‘Se preferirem deixar tudo como está… beleza’, diz Salles após críticas por ideia de abrir hotel no Jardim Botânico


Após a repercussão negativa de ambientalistas e moradores, o ministro do Meio Ambiente Ricardo Salles pareceu ter dado sinais em seu perfil oficial do Twitter de que havia desistido da ideia de transformar o Museu do Meio Ambiente, no Jardim Botânico, na Zona Sul do Rio, em um hotel butique, na manhã desta terça-feira. A informação foi adiantada pelo colunista Lauro Jardim em seu blog.

“A ideia é realizar um estudo para eventual concessão do espaço pouco utilizado do Museu convertendo num hotel-boutique, gerando empregos, recursos e investimentos para recuperação do Jardim Botânico como um todo. Contudo, se preferirem deixar tudo como está… beleza”, escreveu Salles no Twitter, vinculando à postagem uma reprodução da reportagem na capa da edição do GLOBO.

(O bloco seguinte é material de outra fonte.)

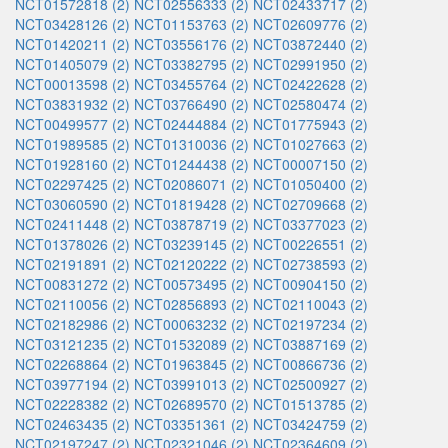
NCT01572818 (2)
NCT02556333 (2)
NCT02433717 (2)
NCT03428126 (2)
NCT01153763 (2)
NCT02609776 (2)
NCT01420211 (2)
NCT03556176 (2)
NCT03872440 (2)
NCT01405079 (2)
NCT03382795 (2)
NCT02991950 (2)
NCT00013598 (2)
NCT03455764 (2)
NCT02422628 (2)
NCT03831932 (2)
NCT03766490 (2)
NCT02580474 (2)
NCT00499577 (2)
NCT02444884 (2)
NCT01775943 (2)
NCT01989585 (2)
NCT01310036 (2)
NCT01027663 (2)
NCT01928160 (2)
NCT01244438 (2)
NCT00007150 (2)
NCT02297425 (2)
NCT02086071 (2)
NCT01050400 (2)
NCT03060590 (2)
NCT01819428 (2)
NCT02709668 (2)
NCT02411448 (2)
NCT03878719 (2)
NCT03377023 (2)
NCT01378026 (2)
NCT03239145 (2)
NCT00226551 (2)
NCT02191891 (2)
NCT02120222 (2)
NCT02738593 (2)
NCT00831272 (2)
NCT00573495 (2)
NCT00904150 (2)
NCT02110056 (2)
NCT02856893 (2)
NCT02110043 (2)
NCT02182986 (2)
NCT00063232 (2)
NCT02197234 (2)
NCT03121235 (2)
NCT01532089 (2)
NCT03887169 (2)
NCT02268864 (2)
NCT01963845 (2)
NCT00866736 (2)
NCT03977194 (2)
NCT03991013 (2)
NCT02500927 (2)
NCT02228382 (2)
NCT02689570 (2)
NCT01513785 (2)
NCT02463435 (2)
NCT03351361 (2)
NCT03424759 (2)
NCT02197247 (2)
NCT02321046 (2)
NCT02364609 (2)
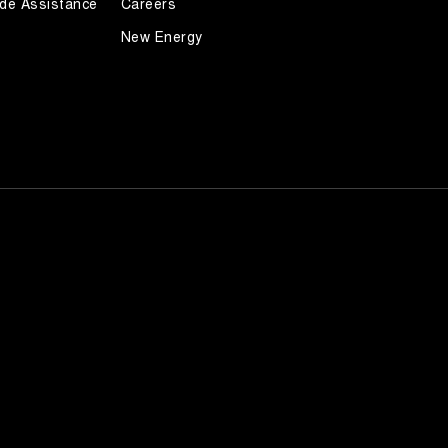
de Assistance
Careers
New Energy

O Ministério do Meio Ambiente foi procurado para confirmar a decisão de Salles sobre a desistência de conceder o espaço no Jardim Botânico à iniciativa privada, mas reiterou que ainda não há nenhuma ação planejada. O Jardim Botânico, no entanto, não emitiu posicionamento próprio, preferindo seguir a resposta do ministério sobre o assunto.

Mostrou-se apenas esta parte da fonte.